Google swears it’s not trying to kill journalism, but many of its latest projects seem geared toward that end. Google is paying five-figure sums to small publishers asking them to test out a generative AI platform geared toward newsrooms. News outlets are asked to publish three of these AI-assisted articles a day, in exchange for sending analytics and feedback to Google, according to a report from Adweek on Tuesday.
“The experimental tool is being responsibly designed to help small, local publishers produce high quality journalism using factual content from public data sources,” said Google spokesperson Meghann Farnsworth in a statement to Gizmodo. Google emphasizes these tools are not intended to replace the “essential role journalists have.”

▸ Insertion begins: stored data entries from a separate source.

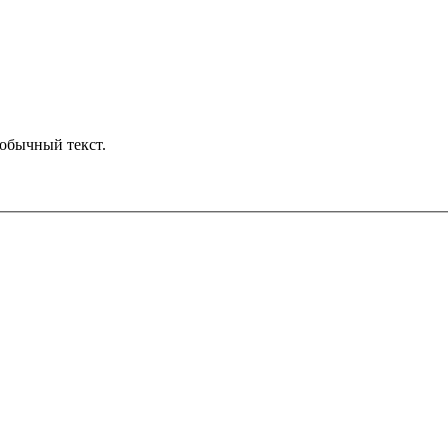
обычный текст.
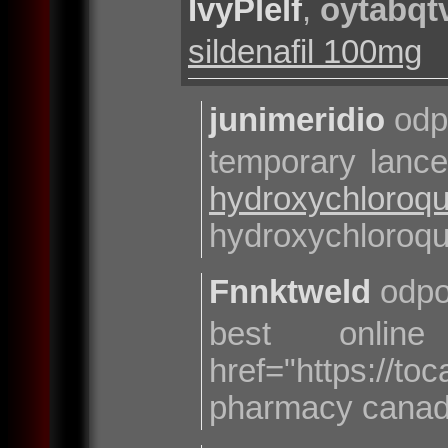
IvyPlelf
,
oytabqt
sildenafil 100mg
junimeridio
odp
temporary lanc
hydroxychloroq
hydroxychloroqu
Fnnktweld
odpo
best onlin
href="https://
pharmacy cana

As the media industry is hammered by layoffs, struggling newsrooms would likely jump at Google’s offer. To reiterate, Google is paying newsrooms to supply them with free content. This is very different from how newsrooms usually get articles: paying journalists, usually five-figure sums. The test of Google’s unreleased AI platform is small but allegedly requires frequent use.
Google, and the rest of the internet, is slowly becoming filled with AI-generated slop. Researchers found that a “shocking” amount of the web, 57.1%, is already AI-translated garbage. Beloved blogs like “The Hairpin” are being turned into AI clickbait farms under the guise of reputable brands. It’s a side effect of AI being injected into everything, and Google is leading the effort.
Publishers must use the generative AI platform to produce and publish three articles a day, one newsletter per week, and one marketing campaign per month, according to Adweek. Google’s platform works by aggregating content from a human-curated list of websites into a dashboard. With the click of a button, a human editor can use the Gen AI tool to create news articles out of any new post on the dashboard. Then the human editor edits the articles for clarity before publishing.
Google is essentially showing media executives exactly how AI could replace entry-level journalists, and it’s paying them to use its demo. Google did its best to make this a no-brainer for struggling media companies, which is most of them.
The use of this tool reportedly does not require publishers to label these articles as being AI-generated. Google notes the tool is not being used to republish other outlets’ work.
Google came under fire for testing out a version of Google Search with no News tab last week. The search engine also has seen a rise in AI-generated content on Google News, as called out by 404 Media in January.
Google has benefited significantly from journalism over the last 20 years, as news articles populate its search engine with reliable information. Now the company is giving something back, by paying journalists to use AI to replace them.